On Mon, Nov 28, 2022 at 2:53 PM David Hildenbrand <david@xxxxxxxxxx> wrote:
> On 25.11.22 22:37, Jann Horn wrote:
> > pagetable walks on address ranges mapped by VMAs can be done under the mmap
> > lock, the lock of an anon_vma attached to the VMA, or the lock of the VMA's
> > address_space. Only one of these needs to be held, and it does not need to
> > be held in exclusive mode.
> >
> > Under those circumstances, the rules for concurrent access to page table
> > entries are:
> >
> > - Terminal page table entries (entries that don't point to another page
> > table) can be arbitrarily changed under the page table lock, with the
> > exception that they always need to be consistent for
> > hardware page table walks and lockless_pages_from_mm().
> > This includes that they can be changed into non-terminal entries.
> > - Non-terminal page table entries (which point to another page table)
> > can not be modified; readers are allowed to READ_ONCE() an entry, verify
> > that it is non-terminal, and then assume that its value will stay as-is.
> >
> > Retracting a page table involves modifying a non-terminal entry, so
> > page-table-level locks are insufficient to protect against concurrent
> > page table traversal; it requires taking all the higher-level locks under
> > which it is possible to start a page walk in the relevant range in
> > exclusive mode.
> >
> > The collapse_huge_page() path for anonymous THP already follows this rule,
> > but the shmem/file THP path was getting it wrong, making it possible for
> > concurrent rmap-based operations to cause corruption.
>
> This sounds sane and correct to me.
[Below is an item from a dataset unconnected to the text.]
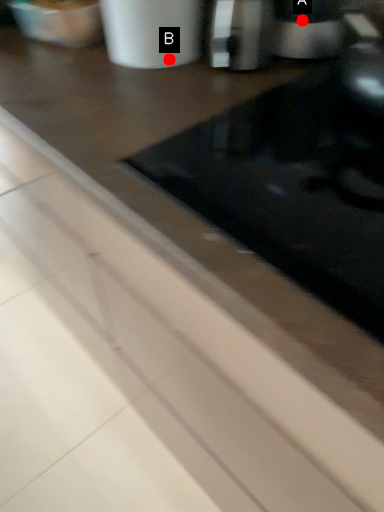 Question: Two points are circled on the image, labeled by A and B beside each circle. Among these points, which one is nearest to the camera?

Choices:
 (A) A is closer
 (B) B is closer

Answer: (A)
No expert on file-THP, though.
>
> For anon-THP it's the mmap lock and the rmap locks. I assume the only
> difference for file-THP is that the rmap lock is actually the mapping
> lock. Looking at rmap_walk_file(), that seems to be the case.

Yeah. You can also have private file VMAs that are associated with
both a mapping and a set of anon_vmas, and in that case you would need
to lock the mmap, the mapping, and the anon_vma root; but the file THP
code in khugepaged instead just bails on file VMAs with an anon_vma.

> I wish at least PTE table removal could be done easier ... I already
> experimented some time ago with some ideas (e.g., lock in PMD table
> memmap) but it's all far from trivial and space in the memmap is rare.

Because you want it to be faster? Is that for the THP usecase or something else?